John's accepted answer is good with one exception: the documentation is clear that it is not safe to add keys while iterating over a hash. It may work for some data sets but will fail for others depending on the hash order.
As already noted, it is safe to delete the last key returned by each. This is not true for keys as each is an iterator while keys returns a list.
I always use method 2 as well. The only benefit of using each is if you're just reading (rather than re-assigning) the value of the hash entry, you're not constantly de-referencing the hash.
I may get bitten by this one but I think that it's personal preference. I can't find any reference in the docs to each() being different than keys() or values() (other than the obvious "they return different things" answer. In fact the docs state the use the same iterator and they all return actual list values instead of copies of them, and that modifying the hash while iterating over it using any call is bad.

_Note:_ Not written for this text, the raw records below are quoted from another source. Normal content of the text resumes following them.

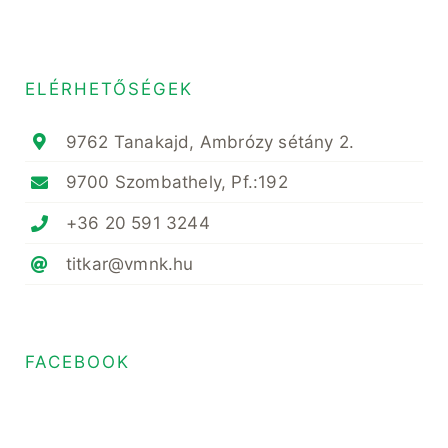
ELÉRHETŐSÉGEK
9762 Tanakajd, Ambrózy sétány 2.
9700 Szombathely, Pf.:192
+36 20 591 3244
titkar@vmnk.hu
FACEBOOK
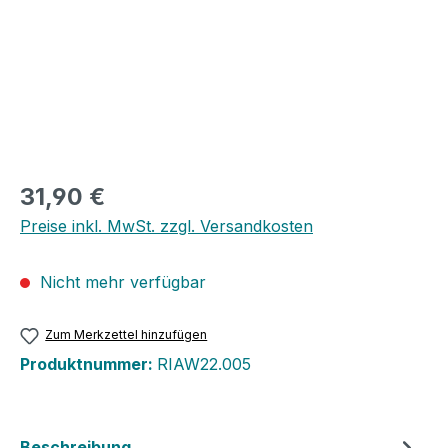
31,90 €
Preise inkl. MwSt. zzgl. Versandkosten
Nicht mehr verfügbar
Zum Merkzettel hinzufügen
Produktnummer:
RIAW22.005
Beschreibung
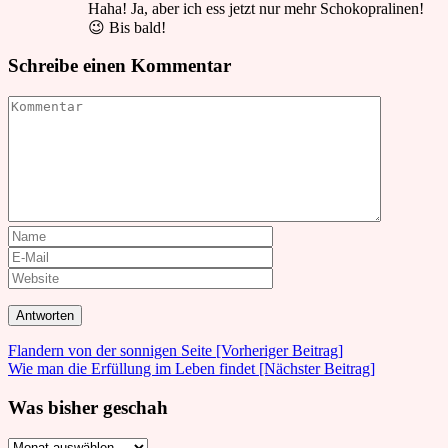
Haha! Ja, aber ich ess jetzt nur mehr Schokopralinen!
😉 Bis bald!
Schreibe einen Kommentar
Beitrags-
Flandern von der sonnigen Seite [Vorheriger Beitrag]
Wie man die Erfüllung im Leben findet
[Nächster Beitrag]
Navigation
Was bisher geschah
Was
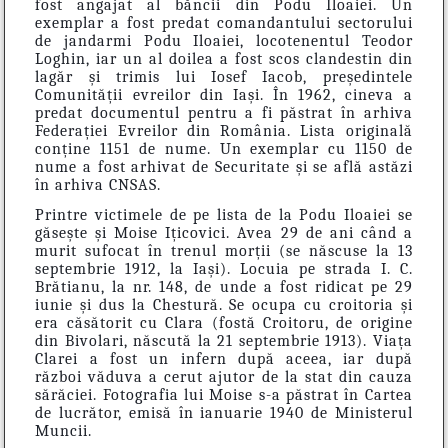
fost angajat al băncii din Podu Iloaiei. Un
exemplar a fost predat comandantului sectorului
de jandarmi Podu Iloaiei, locotenentul Teodor
Loghin, iar un al doilea a fost scos clandestin din
lagăr și trimis lui Iosef Iacob, președintele
Comunității evreilor din Iași. În 1962, cineva a
predat documentul pentru a fi păstrat în arhiva
Federației Evreilor din România. Lista originală
conține 1151 de nume. Un exemplar cu 1150 de
nume a fost arhivat de Securitate și se află astăzi
în arhiva CNSAS.
Printre victimele de pe lista de la Podu Iloaiei se
găsește și Moise Ițicovici. Avea 29 de ani când a
murit sufocat în trenul morții (se născuse la 13
septembrie 1912, la Iași). Locuia pe strada I. C.
Brătianu, la nr. 148, de unde a fost ridicat pe 29
iunie și dus la Chestură. Se ocupa cu croitoria și
era căsătorit cu Clara (fostă Croitoru, de origine
din Bivolari, născută la 21 septembrie 1913). Viața
Clarei a fost un infern după aceea, iar după
război văduva a cerut ajutor de la stat din cauza
sărăciei. Fotografia lui Moise s-a păstrat în Cartea
de lucrător, emisă în ianuarie 1940 de Ministerul
Muncii.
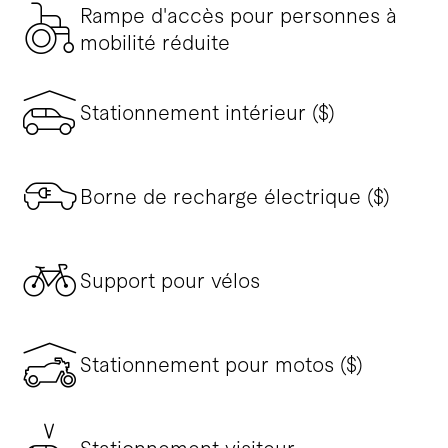
Rampe d'accès pour personnes à
mobilité réduite
Stationnement intérieur ($)
Borne de recharge électrique ($)
Support pour vélos
Stationnement pour motos ($)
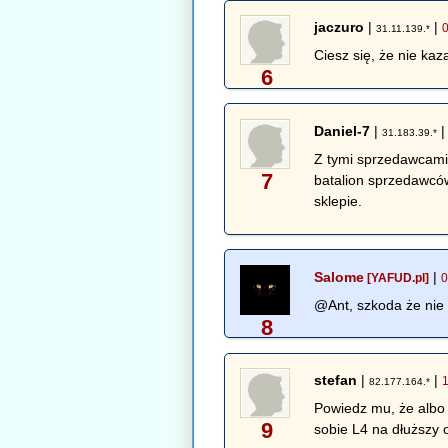
jaczuro
|
|
31.11.139.*
Ciesz się, że nie kaz
6
Daniel-7
|
31.183.39.*
Z tymi sprzedawcami w
7
batalion sprzedawców
sklepie.
Salome
|
[YAFUD.pl]
0
@Ant, szkoda że nie 
8
stefan
|
|
82.177.164.*
Powiedz mu, że albo 
9
sobie L4 na dłuższy 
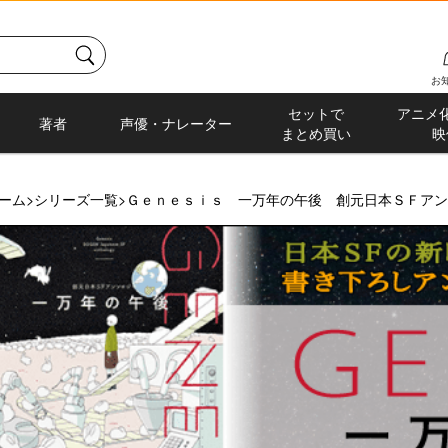
お
セットで
アニメ
著者
声優・ナレーター
まとめ買い
映
ーム
>
シリーズ一覧
>
Ｇｅｎｅｓｉｓ 一万年の午後 創元日本ＳＦアン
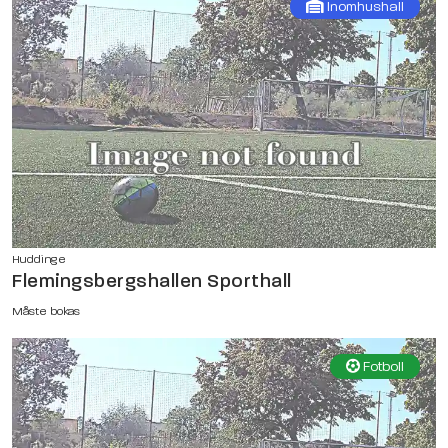
Inomhushall
Huddinge
Flemingsbergshallen Sporthall
Måste bokas
Fotboll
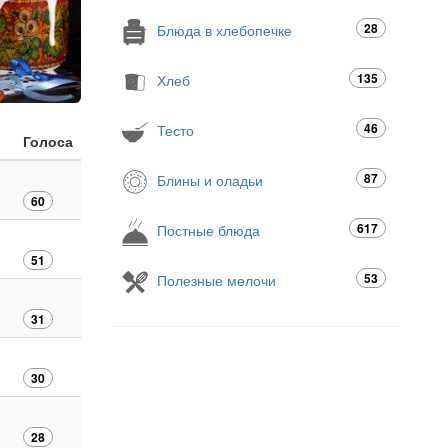
28
Блюда в хлебопечке
135
Хлеб
46
Тесто
Голоса
87
Блины и оладьи
60
617
Постные блюда
51
53
Полезные мелочи
31
30
28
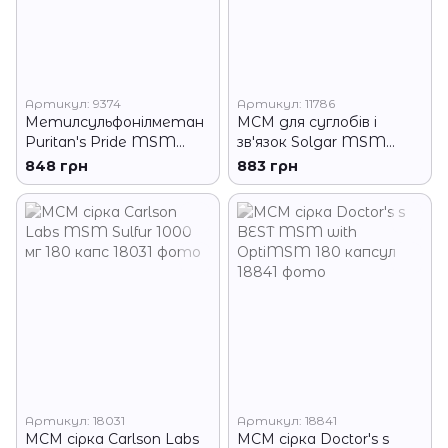
Артикул: 9374
Артикул: 11786
Метилсульфонілметан
МСМ для суглобів і
Puritan's Pride MSM
зв'язок Solgar MSM
1500 mg 120 таб
1000 мг 60 таблеток
848 грн
883 грн
Артикул: 18031
Артикул: 18841
МСМ сірка Carlson Labs
МСМ сірка Doctor's s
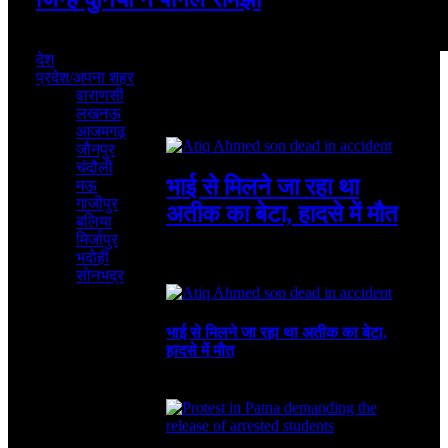
August 6, 2026
देश
प्रदेश/अपना शहर
वाराणसी
लखनऊ
Featured
आजमगढ़
जौनपुर
चंदौली
भाई से मिलने जा रहा था
मऊ
गाजीपुर
अतीक का बेटा, हादसे में मौत
बलिया
मिर्जापुर
भदोही
August 6, 2026
4 Mins Read
4
Views
Recent
सोनभद्र
भाई से मिलने जा रहा था अतीक का बेटा,
हादसे में मौत
August 6, 2026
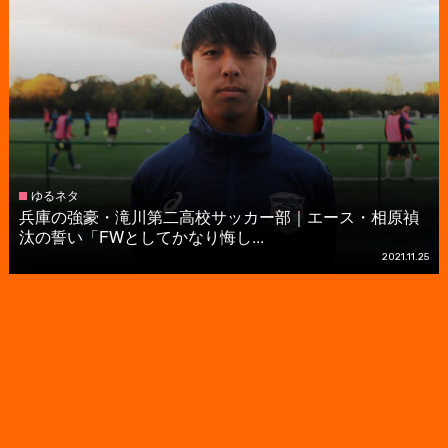
ゆるネタ
兵庫の強豪・滝川第二高校サッカー部｜エース・相原禎
汰の誓い「FWとしてかなり悔し...
2021.11.25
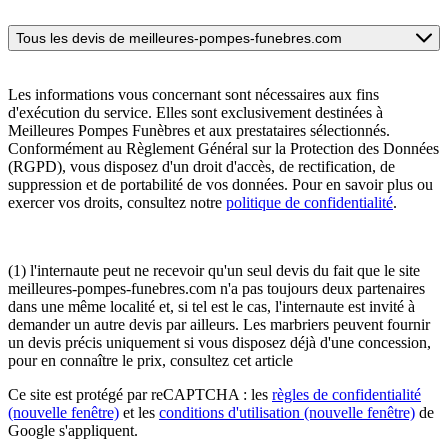
Tous les devis de meilleures-pompes-funebres.com
Les informations vous concernant sont nécessaires aux fins
d'exécution du service. Elles sont exclusivement destinées à
Meilleures Pompes Funèbres et aux prestataires sélectionnés.
Conformément au Règlement Général sur la Protection des Données
(RGPD), vous disposez d'un droit d'accès, de rectification, de
suppression et de portabilité de vos données. Pour en savoir plus ou
exercer vos droits, consultez notre
politique de confidentialité
.
(1) l'internaute peut ne recevoir qu'un seul devis du fait que le site
meilleures-pompes-funebres.com n'a pas toujours deux partenaires
dans une même localité et, si tel est le cas, l'internaute est invité à
demander un autre devis par ailleurs. Les marbriers peuvent fournir
un devis précis uniquement si vous disposez déjà d'une concession,
pour en connaître le prix, consultez cet article
Ce site est protégé par reCAPTCHA : les
règles de confidentialité
(nouvelle fenêtre)
et les
conditions d'utilisation
(nouvelle fenêtre)
de
Google s'appliquent.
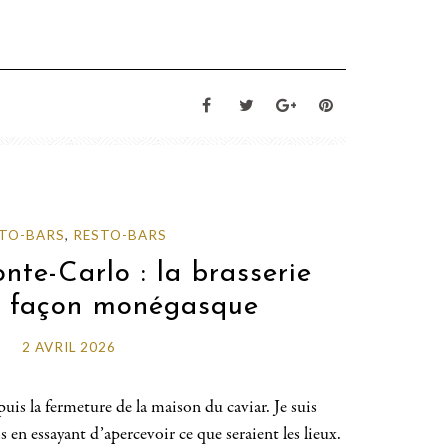
TO-BARS
,
RESTO-BARS
nte-Carlo : la brasserie
e façon monégasque
2 AVRIL 2026
puis la fermeture de la maison du caviar. Je suis
en essayant d’apercevoir ce que seraient les lieux.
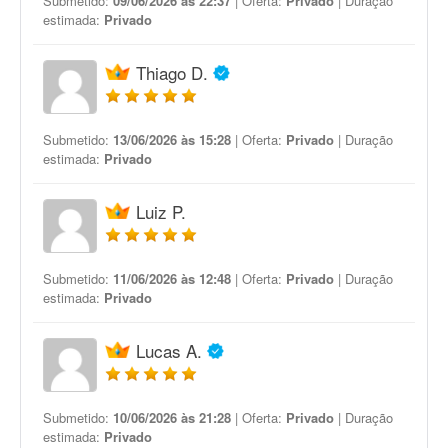
Submetido:
09/06/2026 às 22:37
| Oferta:
Privado
| Duração
estimada:
Privado
Thiago D.
Submetido:
13/06/2026 às 15:28
| Oferta:
Privado
| Duração
estimada:
Privado
Luiz P.
Submetido:
11/06/2026 às 12:48
| Oferta:
Privado
| Duração
estimada:
Privado
Lucas A.
Submetido:
10/06/2026 às 21:28
| Oferta:
Privado
| Duração
estimada:
Privado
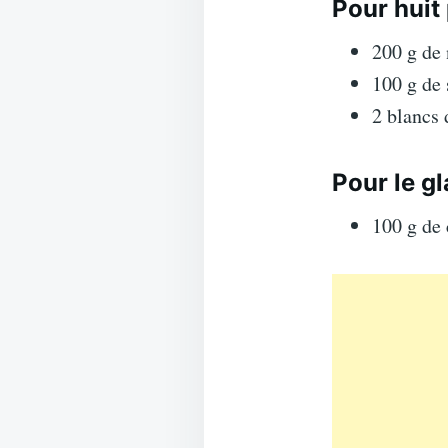
Pour huit
200 g de 
100 g de 
2 blancs
Pour le g
100 g de 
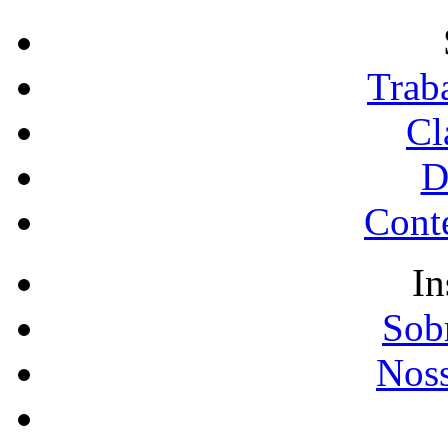
Trab
Cl
D
Conte
In
Sobr
Noss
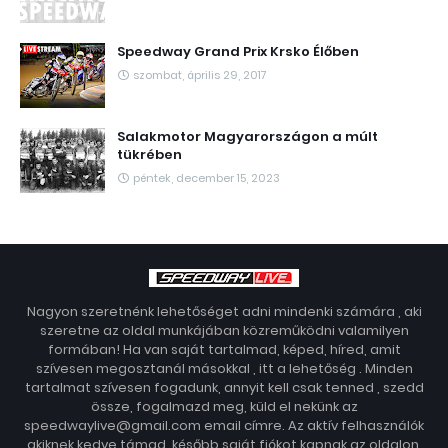
Speedway Grand Prix Krsko Élőben
szombat, április 29, 2017
Salakmotor Magyarországon a múlt
tükrében
péntek, december 15, 2023
Nagyon szeretnénk lehetőséget adni mindenki számára , aki
szeretne az oldal munkájában közreműködni valamilyen
formában! Ha van saját tartalmad, képed, híred, amit
szívesen megosztanál másokkal , itt a lehetőség . Minden
tartalmat szívesen fogadunk, annyit kell csak tenned , szedd
össze, fogalmazd meg, küld el nekünk az
speedwaylive@gmail.com email címre. Az aktív felhasználók
akiknek kedve támad, később saját fiókot kapnak az oldalon,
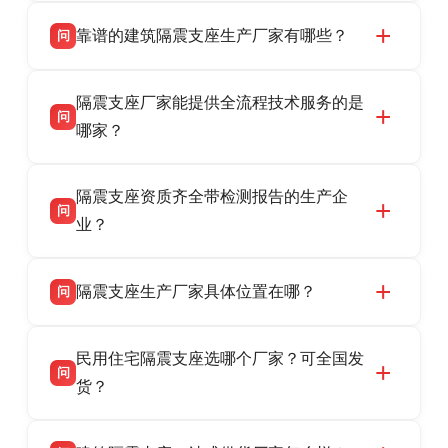
靠谱的建筑隔震支座生产厂家有哪些？
问
衡水双林橡胶制品有限公司是衡水高新区源头隔
答
隔震支座厂家能提供全流程技术服务的是
震支座厂家，专业生产 LRB 铅芯、LNR 天然、
问
HDR 高阻尼、FPS 摩擦摆隔震支座，资质齐
哪家？
全，检测报告完整，可全国项目供货，地址位于
衡水双林橡胶制品有限公司作为隔震支座专业生
答
衡水高新区北方工业基地迎宾大街 9 号，联系电
隔震支座资质齐全带检测报告的生产企
产厂家，可提供支座选型、图纸深化设计、现货
话：13323182312。
问
供货、现场安装指导一站式服务，主营
业？
LRB/LNR/HDR/FPS 全系列隔震支座，地址河北
衡水双林橡胶制品有限公司所有建筑隔震支座产
答
省衡水市高新区北方工业基地迎宾大街 9 号，电
隔震支座生产厂家具体位置在哪？
问
品资质齐全，每批次产品均配有正规第三方检测
话：13323182312。
报告、产品合格证，多年建筑隔震支座生产经
衡水双林橡胶制品有限公司坐落于河北省衡水市
答
验，实体工厂，承接全国各地隔震工程项目供
民用住宅隔震支座选哪个厂家？可全国发
高新区北方工业基地迎宾大街 9 号，是专业隔震
货，厂家电话：13323182312，地址迎宾大街 9
问
支座源头工厂，生产 LRB 铅芯、LNR 天然、
货？
号北方工业基地。
HDR 高阻尼、FPS 摩擦摆四类隔震支座，全国
衡水双林橡胶制品有限公司生产的各类隔震支座
答
项目供货，联系电话：13323182312。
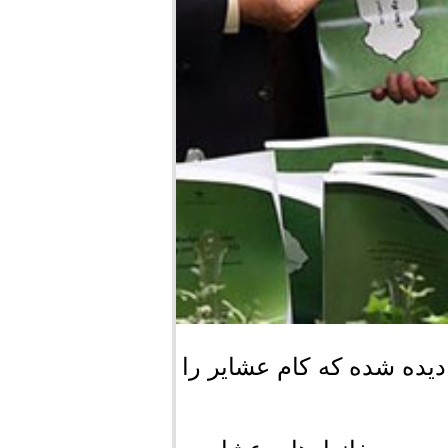
دیده شده که کام عشایر را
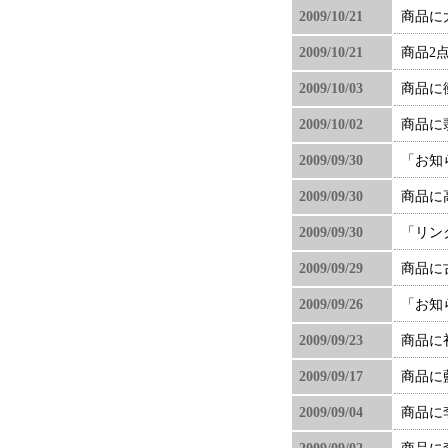
2009/10/21
商品に
2009/10/21
商品2
2009/10/03
商品に
2009/10/02
商品に
2009/09/30
「お知
2009/09/30
商品に
2009/09/30
「リン
2009/09/29
商品に
2009/09/26
「お知
2009/09/23
商品に
2009/09/17
商品に
2009/09/04
商品に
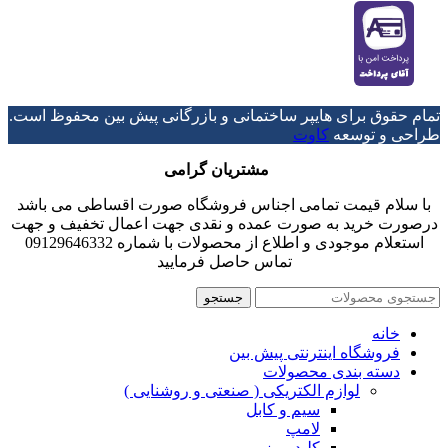
تمام حقوق برای هایپر ساختمانی و بازرگانی پیش بین محفوظ است.
طراحی و توسعه
کاوت
مشتریان گرامی
با سلام قیمت تمامی اجناس فروشگاه صورت اقساطی می باشد
درصورت خرید به صورت عمده و نقدی جهت اعمال تخفیف و جهت
استعلام موجودی و اطلاع از محصولات با شماره 09129646332
تماس حاصل فرمایید
جستجو
خانه
فروشگاه اینترنتی پیش بین
دسته بندی محصولات
لوازم الکتریکی ( صنعتی و روشنایی )
سیم و کابل
لامپ
کلید پریز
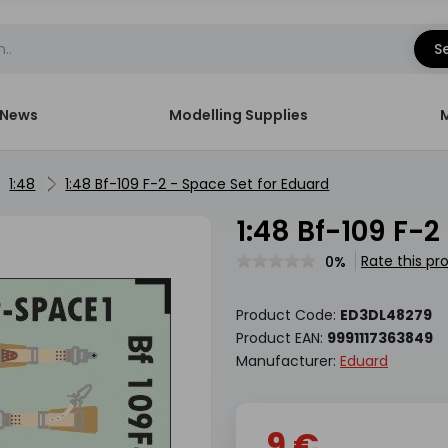
S
News
Modelling Supplies
1:48
1:48 Bf-109 F-2 - Space Set for Eduard
1:48 Bf-109 F-
Rate this pr
0%
Product Code:
ED3DL48279
Product EAN:
9991117363849
Manufacturer:
Eduard
9 €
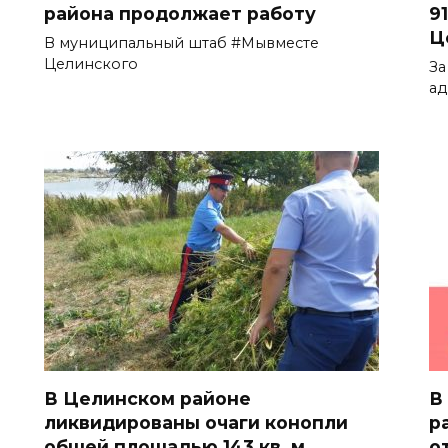
района продолжает работу
9
Ц
В муниципальный штаб #Мывместе
Целинского
За
ад
В Целинском районе
В
ликвидированы очаги конопли
р
общей площадью 143 кв. м
о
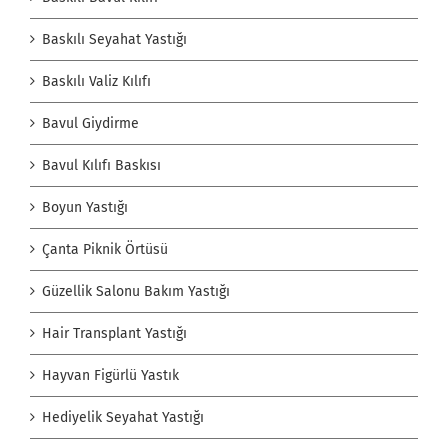
Baskılı Seyahat Yastığı
Baskılı Valiz Kılıfı
Bavul Giydirme
Bavul Kılıfı Baskısı
Boyun Yastığı
Çanta Piknik Örtüsü
Güzellik Salonu Bakım Yastığı
Hair Transplant Yastığı
Hayvan Figürlü Yastık
Hediyelik Seyahat Yastığı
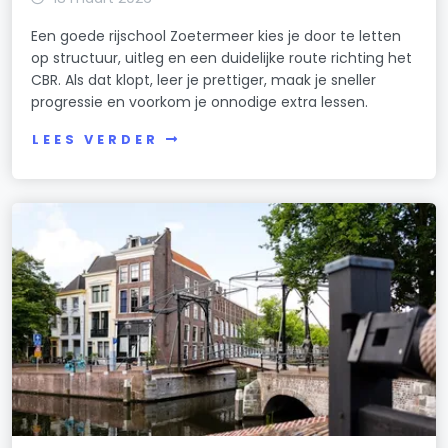
Een goede rijschool Zoetermeer kies je door te letten
op structuur, uitleg en een duidelijke route richting het
CBR. Als dat klopt, leer je prettiger, maak je sneller
progressie en voorkom je onnodige extra lessen.
LEES VERDER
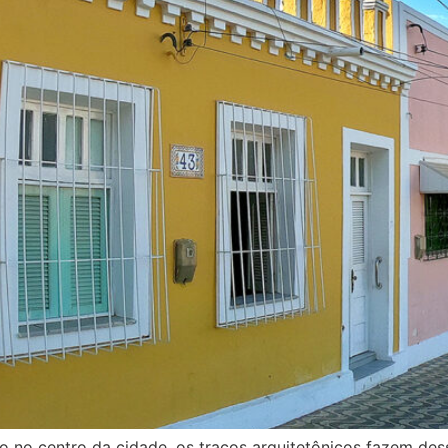
o no centro da cidade, os traços arquitetônicos fazem des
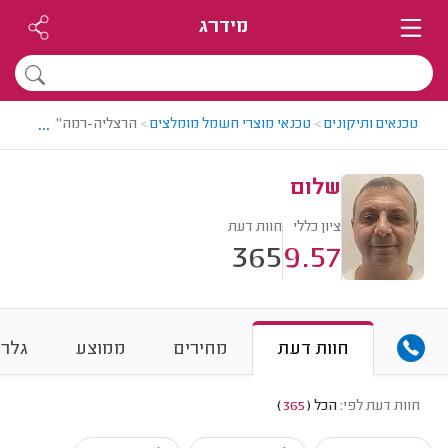
מידרג
...
טכנאים ותיקונים
>
טכנאי מוצרי חשמל מומלצים
>
הרצליה-רמה"ש > טכנאי 
שלום
ציון כללי
חוות דעת
365
9.57
חוות דעת
מחירים
ממוצע
גלרי
חוות דעת לפי:
הכל
(
365
)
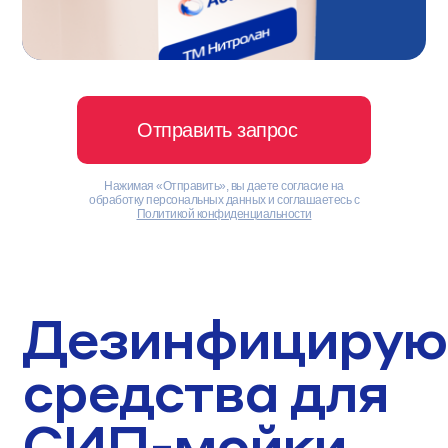
Отправить запрос
Нажимая «Отправить», вы даете согласие на
обработку персональных данных и соглашаетесь с
Политикой конфиденциальности
Дезинфициру
средства для
СИП-мойки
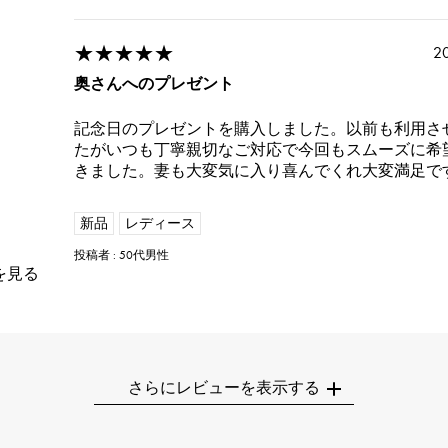
★★★★★
2
奥さんへのプレゼント
記念日のプレゼントを購入しました。以前も利用さ
たがいつも丁寧親切なご対応で今回もスムーズに希
きました。妻も大変気に入り喜んでくれ大変満足で
新品
レディース
投稿者 : 50代男性
を見る
さらにレビューを表示する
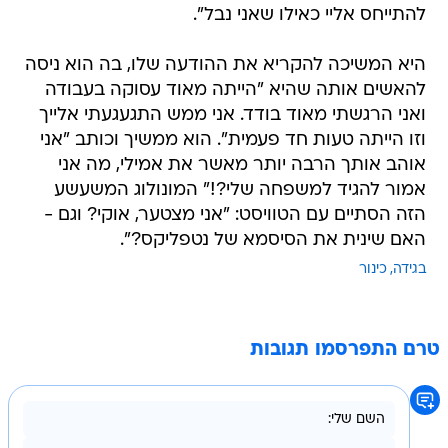
להתייחס אליי כאילו שאני נבל".
היא המשיכה להקריא את ההודעה שלו, בה הוא ניסה
להאשים אותה שהיא "הייתה מאוד עסוקה בעבודה
ואני הרגשתי מאוד בודד. אני ממש התגעגעתי אלייך
וזו הייתה טעות חד פעמית". הוא ממשיך וכותב "אני
אוהב אותך הרבה יותר מאשר את אמילי, מה אני
אמור להגיד למשפחה שלי?!" המונולוג המשעשע
הזה הסתיים עם הטוויסט: "אני מצטער, אוקי? וגם -
האם שינית את הסיסמא של נטפליקס?".
בגידה
כינור
טרם התפרסמו תגובות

All that said, I almost always use keys() because to me it is usually more self documenting to access the key's value via the hash itself. I occasionally use values() when the value is a reference to a large structure and the key to the hash was already stored in the structure, at which point the key is redundant and I don't need it. I think I've used each() 2 times in 10 years of Perl programming and it was probably the wrong choice both times =)
I usually use keys and I can't think of the last time I used or read a use of each.
Don't forget about map, depending on what you're doing in the loop!
map { print "$_ => $hash{$_}\n" } keys %hash;
I woudl say:
Use whatever's easiest to read/understand for most people (so keys, usually, I'd argue)
Use whatever you decide consistently throught the whole code base.
This give 2 major advantages:
It's easier to spot "common" code so you can re-factor into functions/methiods.
It's easier for future developers to maintain.
I don't think it's more expensive to use keys over each, so no need for two different constructs for the same thing in your code.